Opening Thursday, June 14 the festival starts off with Woody Allen’s highly anticipated latest feature, To Rome with Love. The big name cast includes Penelope Cruz, Alec Baldwin, Ellen Page, Jesse Eisenberg, Judy Davis, Roberto Benigni and of course, Allen himself. It’s not quiet like the little independents the festival use to feature opening nights back in the day, but for all his star-studded casting, Allen still manages to hold his independent status if only on a technicality. Likewise, the closing night film on Sunday, June 24 is not exactly keeping in theme with independent filmmaking. After all, Magic Mike is about a bunch of male exotic dancers lead by Hollywood heart throbs Matthew McConaughey and Channing Tatum. However, I’m sure both films will be big crowd pleasers that bring in audiences that might not otherwise attend such a festival. It’s certainly a great way to attract the uninitiated to a world beyond the usual megaplex.

But if you want a true taste of what the festival is all about then I urge to check out what’s showing in between the all the fanfare at the beginning and the end of the two week event. The Gala Screenings include a fanciful and original tale from Fox Searchlight featuring a six-year-old girl in the Delta (Beasts of the Southern Wind), a story of an African American woman adjusting her life in the face of drastic changes (Middle of Nowhere), and a Steve Carell comedy about the end of life as we know it (Seeking a Friend for the End of the World). And the Narrative Competition has even more diversity to offer with four of the ten films coming from outside the United States, including entries from Portugal and the Czech Republic.
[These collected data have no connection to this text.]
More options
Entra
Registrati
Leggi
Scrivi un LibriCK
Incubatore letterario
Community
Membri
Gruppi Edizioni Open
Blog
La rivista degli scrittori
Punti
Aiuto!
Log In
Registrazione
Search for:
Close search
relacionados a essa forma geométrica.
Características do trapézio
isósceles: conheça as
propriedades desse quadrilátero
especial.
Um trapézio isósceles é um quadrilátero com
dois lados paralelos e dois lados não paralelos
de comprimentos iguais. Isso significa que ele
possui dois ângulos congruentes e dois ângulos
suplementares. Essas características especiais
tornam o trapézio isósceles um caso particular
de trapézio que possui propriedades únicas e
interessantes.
Of course, if you really want to talk independent filmmaking, be sure to check out the Documentary Competition selections. With subjects ranging from the responsibility of the HIV infected to Midwives, and from Punk Rock to Vampira, you’ll undoubtedly have plenty to provoke and intrigue you. And naturally the International Showcase has a vast array of countries represented, from Taiwan/Myanmar to Switzerland (go to http://www.lafilmfest.com/ for a complete schedule). Then there’s the Summer Showcase. To me this is just a fancy title for the American made (or financed) independent feature films. You know, the ones made outside of the traditional Hollywood production system. Heavily peppered with an unusual number of documentaries (almost half) there’s a wide range of subjects and genres to interest even the most die-hard Saturday matinee, popcorn-munching fanatic. Last year I stuck a pin in this section to help me decide between screenings and I was not disappointed. So, go ahead and be daring. Try something new at the movies. Of all the time to experiment, this is it.
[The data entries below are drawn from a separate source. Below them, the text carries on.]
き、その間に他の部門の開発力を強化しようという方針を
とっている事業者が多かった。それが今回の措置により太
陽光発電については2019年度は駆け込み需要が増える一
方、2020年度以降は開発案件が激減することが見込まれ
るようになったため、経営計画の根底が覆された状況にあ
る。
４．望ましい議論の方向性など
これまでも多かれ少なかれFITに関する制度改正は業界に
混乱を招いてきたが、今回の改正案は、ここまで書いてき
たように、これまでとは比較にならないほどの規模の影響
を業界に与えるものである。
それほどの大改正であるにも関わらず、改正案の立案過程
Whatever you decide to see at this year’s festival don’t miss out on the enormously popular Community Screenings. Set at an outdoor venue (check site for details) these classic films are selected for their vast appeal to the young and old. These are for the most part films that appealed to parents of the younger generation when they themselves were the age of their offspring. These films include E.T.: The Extra-Terrestrial, Dirty Dancing (with a dance along), and what I consider the best of the bunch, Star Trek II: The Wrath of Khan. On a cool summer night in the heart of downtown LA, what could possibly be more memorable than sharing a cherished film of your youth with the ones you cherish? And it’s a wonderful way to introduce movie fans of any age to classic cinema, as well as the culture that’s available to them in the amazing city of Los Angeles.

I didn’t even touch on the films in The Beyond showcase, The Retro showcase or the Short Films, so be sure to use the links listed to check everything playing at the 2011 Los Angeles Film Festival. If you try it once, I’m sure you’ll want to make it a part of your annual summer festivities. It’s that good.